Integrating Multi-Omics and Medical Imaging in Artificial Intelligence-Based Cancer Research: An Umbrella Review of Fusion Strategies and Applications
Ahmed Al Marouf, Jon Rokne, Reda Alhajj
Abstract
Background: The combination of multi-omics data, including genomics, transcriptomics, and epigenomics, with medical imaging modalities (PET, CT, MRI, histopathology) has emerged in recent years as a promising direction for the advancement of precision oncology. Many researchers have contributed to this domain, exploring the multi-modality aspect of using both multi-omics and image data for better cancer identification, subtype classifications, cancer prognosis, etc. Methods: We present an umbrella review summarizing the state of the art in fusing imaging modalities with omics and artificial intelligence, focusing on existing reviews and meta-analyses. The analysis highlights early, late, and hybrid fusion strategies and their advantages and disadvantages, mainly in tumor classification, prognosis, and treatment prediction.

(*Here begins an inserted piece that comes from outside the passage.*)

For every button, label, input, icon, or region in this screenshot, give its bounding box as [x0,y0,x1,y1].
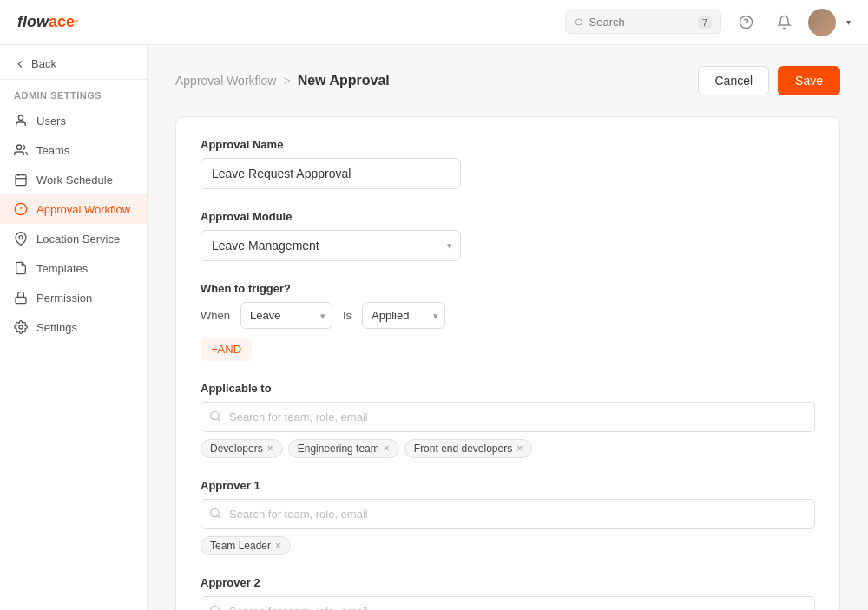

We searched review articles until 25 May 2025 across multiple databases following PRISMA guidelines, with registration on PROSPERO (CRD420251062147). Results: After identifying 56 articles from different databases (i.e., PubMed, Scopus, Web of Science and Dimensions.ai), 35 articles were screened out based on the inclusion and exclusion criteria, keeping 21 studies for the umbrella review. Discussion: We investigated prominent fusion techniques in various contexts of cancer types and the role of machine learning in model performance enhancement. We address the problems of model generalizability versus interpretability within the clinical context and argue how these multi-modal issues can facilitate translating research into actual clinical scenarios. Conclusions: Lastly, we recommend future work to define clearer and more reliable validation criteria, address the need for integration of human clinicians with the AI system, and describe the trust issue with AI in cancer care, which requires more standardized approaches.